Kathryn Wylde, president of the Partnership for New York City, which was part of the campaign, said the mood was celebratory at the Grammy party she attended this week.
“From everything I understand, the city and the host committee have met all their commitments to the academy and the foundation and the program is going forward without any issues,” Wylde said.
The academy has already announced the ceremony is going back to Los Angeles next year for at least four years.
The Grammys used to switch between New York and Los Angeles every year or so, but that ended in 1998, when then-mayor Rudy Giuliani got into a dispute with then-academy president Michael Greene.
“We could replace the Grammys in about a day,” he said, boasting that the city didn’t need the show or the influx of industry spending that supposedly boosted the local economy. “You say we’re going to lose $40 million? We’ll replace that with three other things in a day. I’m serious.”
The Grammys spent the next four years in Los Angeles. It returned once to New York in 2003 after a new mayor took office, and then went back to L.A.’s Staples Center until now.
New York City Mayor Bill de Blasio heralded the show’s return Monday when he joined Portnow at a ribbon-cutting for the academy’s new East Coast offices.
“This is the biggest night in music returning to the musical capital of the world and that feels really good,” he said.
Portnow said Wednesday that neither the promised union concessions nor corporate sponsorships were as large as the academy expected.
For example, he said, while the city’s host committee secured a $275,000 sponsorship from Adidas, that’s “quite modest” compared to the seven-figure sponsorship deal the academy expected.
Still, Portnow said it made sense to hold this year’s Grammys in New York for a variety of reasons.
“If you have an opportunity to be unpredictable that’s a really positive thing to do,” he said.
Grammy boosters say New York should do all it can to attract the ceremony in the future because the host city reaps millions of dollars in economic benefits - plus bragging rights that can’t be quantified.

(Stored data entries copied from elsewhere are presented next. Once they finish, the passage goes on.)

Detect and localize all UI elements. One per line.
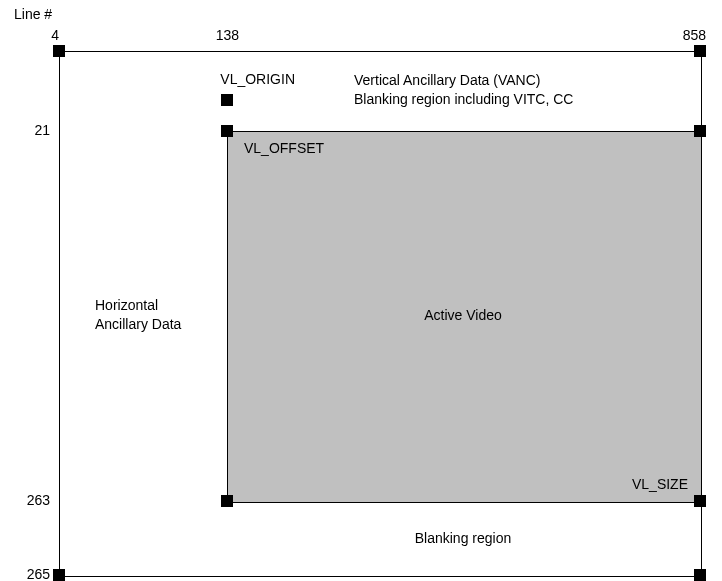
vanc-label-line1: Vertical Ancillary Data (VANC) xyxy=(354,72,540,90)
marker-outer-br xyxy=(694,569,706,581)
y-tick-mid: 263 xyxy=(27,492,50,510)
marker-inner-tr xyxy=(694,125,706,137)
marker-outer-tl xyxy=(53,45,65,57)
video-frame-layout-diagram: Line # 4 138 858 21 263 265 VL_ORIGIN Ve… xyxy=(0,0,722,581)
axis-title: Line # xyxy=(14,6,52,24)
x-tick-mid: 138 xyxy=(216,27,239,45)
marker-vl-origin xyxy=(221,94,233,106)
vl-origin-label: VL_ORIGIN xyxy=(220,71,295,89)
y-tick-bottom: 265 xyxy=(27,566,50,581)
marker-inner-bl xyxy=(221,495,233,507)
active-video-label: Active Video xyxy=(424,307,502,325)
vanc-label-line2: Blanking region including VITC, CC xyxy=(354,91,573,109)
vl-size-label: VL_SIZE xyxy=(632,476,688,494)
hanc-label-line2: Ancillary Data xyxy=(95,316,181,334)
x-tick-left: 4 xyxy=(51,27,59,45)
marker-inner-tl xyxy=(221,125,233,137)
marker-outer-tr xyxy=(694,45,706,57)
marker-outer-bl xyxy=(53,569,65,581)
y-tick-top: 21 xyxy=(34,122,50,140)
vl-offset-label: VL_OFFSET xyxy=(244,140,324,158)
x-tick-right: 858 xyxy=(683,27,706,45)
blanking-bottom-label: Blanking region xyxy=(415,530,512,548)
hanc-label-line1: Horizontal xyxy=(95,297,158,315)
marker-inner-br xyxy=(694,495,706,507)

Larry Miller, director of the music business program at New York University’s Steinhardt School, said the New York-Los Angeles cost difference is due partly to the fact that hotel accommodations, transportation and labor all cost more in New York and partly to the fact that the Staples Center, the ceremony’s Los Angeles home, is a newer building than Madison Square Garden and is “purpose built for events like the Grammy Awards.”
“I think the degree to which we could close the budget gap as a business community and make it a neutral cost decision for the Recording Academy and its broadcast partner, CBS, would allow for a more equitable scheduling to develop over the long term,” Miller said. “I think it’s a matter of civil pride to us in New York to be able to continue to attract the Grammy awards and the global viewing audience to everything that is attractive, glamorous, exciting and aspirational about New York.”
University of Chicago economist Allen Sanderson was more skeptical about efforts to attract high-profile events by major cities like New York. Economic impact estimates, he said, are often overblown.
“I generally think that if you take whatever number they put out and move the decimal point one over to the left, it’s more accurate,” he said.